Ethiopia Millennium Water Alliance (MWA-EP)
Despite of decades of efforts to improve water, sanitation, and hygiene (WASH) in Ethiopia, its key WASH indicators remain some of the lowest in the world. As of 2015, only 30 percent of the rural Ethiopian population had access to water that meets its basic needs; 4 percent used improved, nonshared sanitation; and 99 percent lacked any handwashing facility. With well over 14,000 children under 5 dying from diarrheal disease annually in Ethiopia, it is imperative that WASH development activities are effective, efficient, and have long-lasting impacts. As in other sub-Saharan African countries, sustainability has been a challenge in Ethiopia. For example, a 2010/2011 national WASH inventory rated 25 percent of water points as non-functional.This reflects growing, though limited, evidence across the sector of high rates of water point failure, sometimes just a few years after construction.The consequences are wasted money and time, disappointed communities, and dangerous health conditions.

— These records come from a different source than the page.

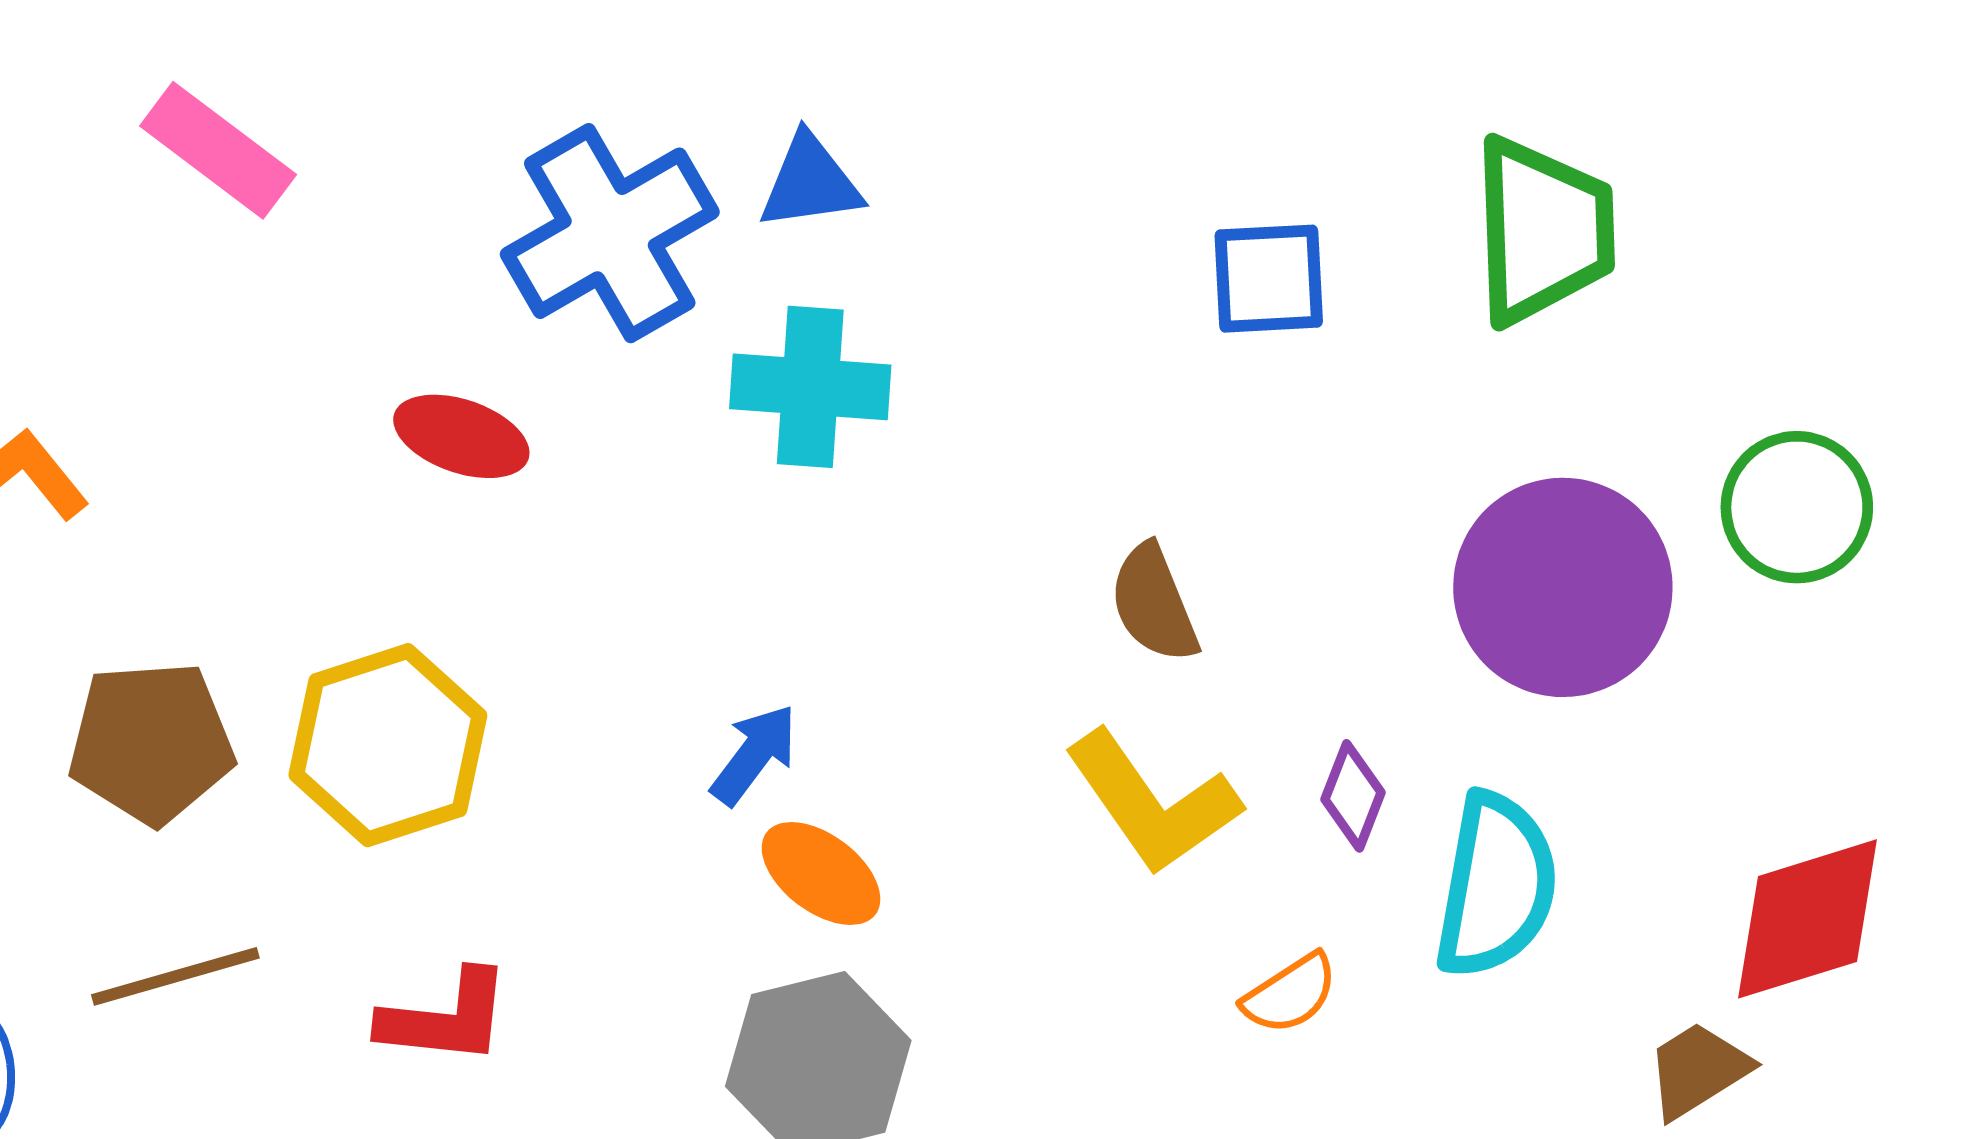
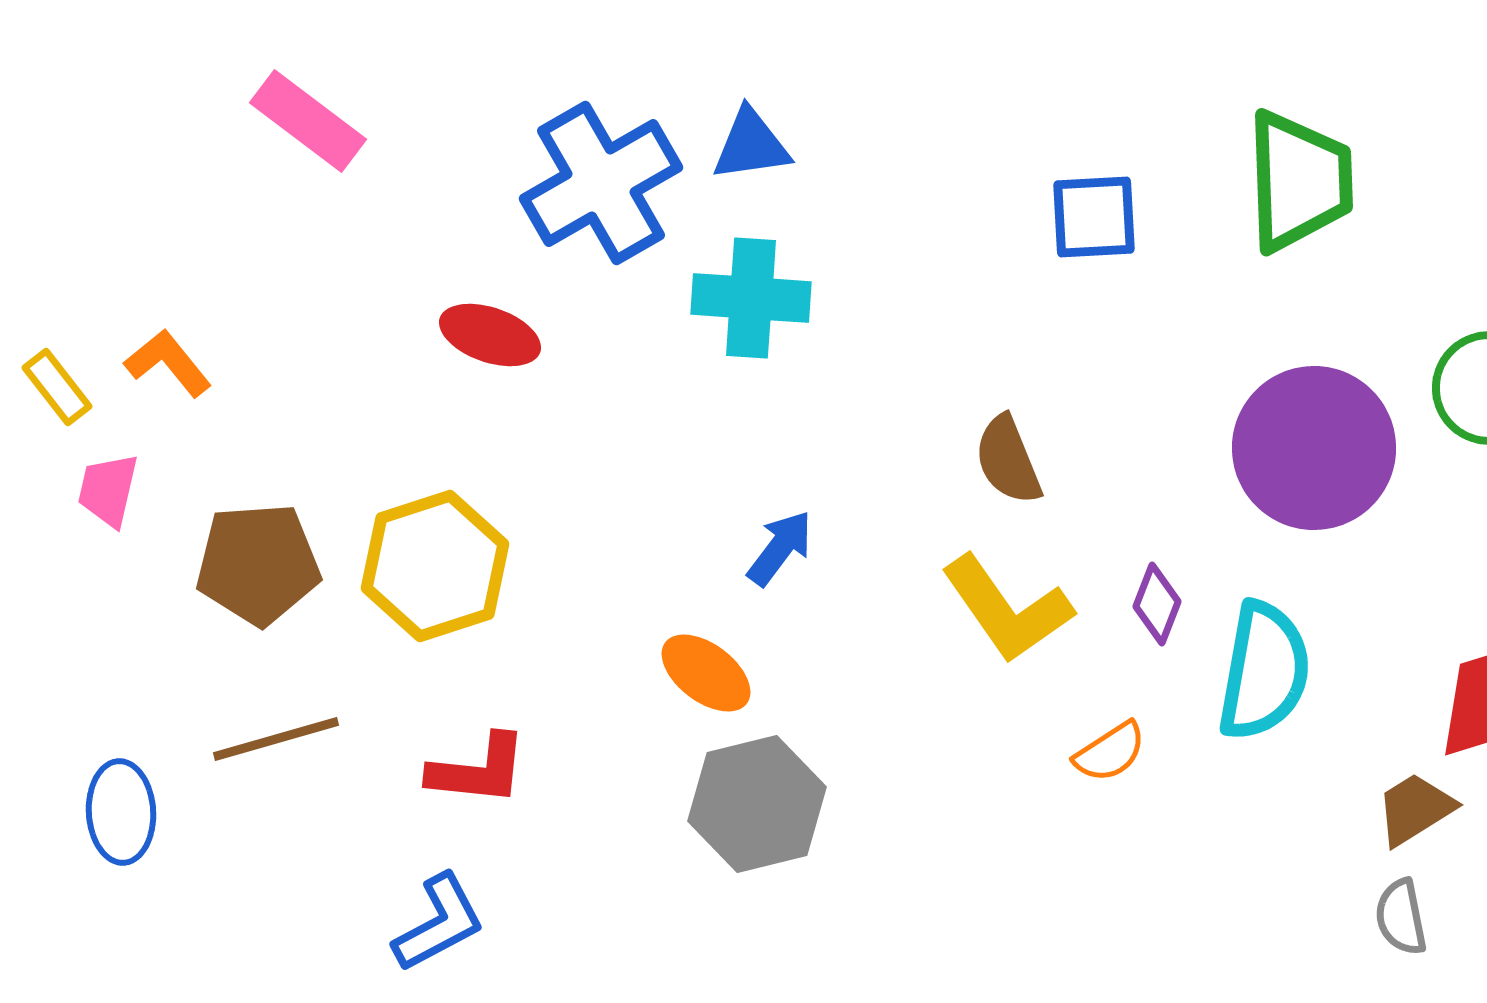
blue arrow: (754, 754) -> (780, 548), moved
orange ellipse: (821, 873) -> (706, 673), moved

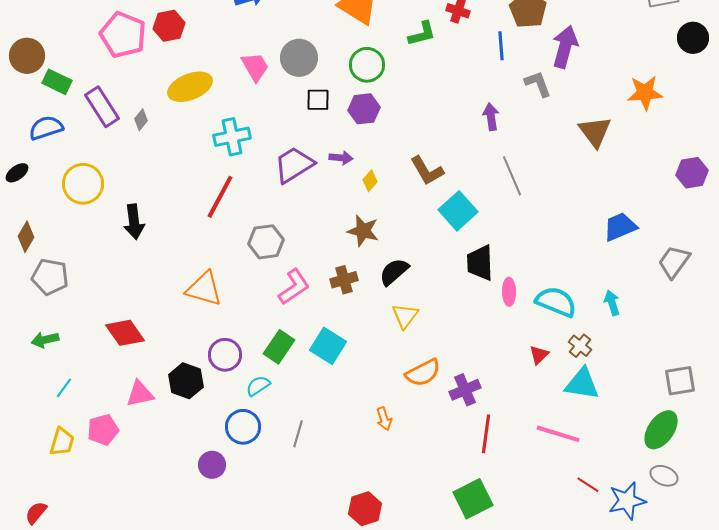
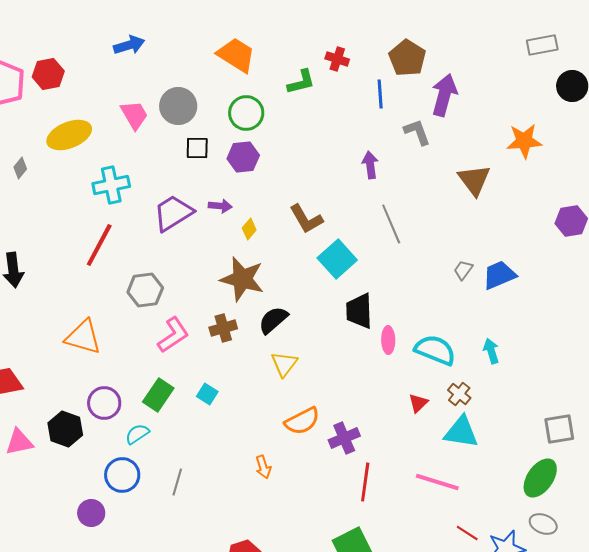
brown star: (363, 231) -> (242, 279), size x1.4
gray trapezoid: (674, 262) -> (463, 270), moved, size x0.6
cyan square: (328, 346) -> (207, 394), size x0.6

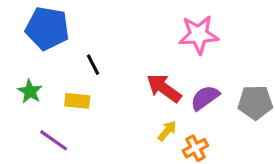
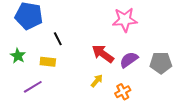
yellow arrow: (167, 131) -> (97, 81), moved
purple line: (54, 140) -> (33, 87), turned -66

In 2002, only 12 percent of Ethiopia’s rural population had access to an improved water source, and seven percent had access to adequate sanitation facilities.12 Water and sanitation-related diseases, particularly diarrhea, are the number two cause of death in Ethiopia followed by malaria and HIV/AIDS.13 Schools suffered from a lack of basic sanitation, and girls were frequently absent due to a lack of sanitation or due to household (HH) chores related to fetching water at a great distance from their homes. According to the MWA-EP’s baseline survey, completed in 2006, 76 percent of families inintervention areas had no access to an improved water source for daily household consumption. Women and girls were spending on average 57 minutes per day collecting water for their HHs.
To address this situation, MWA implemented MWA-EP in 24 rural woredas (districts) in Ethiopia between March 2004 and December 2009 with a total budget of approximately $7 million, including $4,677,670 from USAID and $2,382,972 from MWA cost-share. A consortium comprised of eight MWA IPs implemented the activity—CARE, Catholic Relief Services (CRS), Food for the Hungry (FH), Lifewater International (LI), Living Water International (LWI), Water Partners International (subsequently renamed Water.org), Hope 2020, and World Vision (WV)—along with local subcontracting non-governmental organizations (NGOs) Relief Society of Tigray (REST), Ethiopian Kale Hiwot Church (EKHC), Water Action, and Ethiopian Evangelical Church Mekane Yesus-Development and Social Services Commission (EECMY-DASSC). Though funding varied by IP both in total amount and duration, on average, each IP received approximately $900,000 in funding.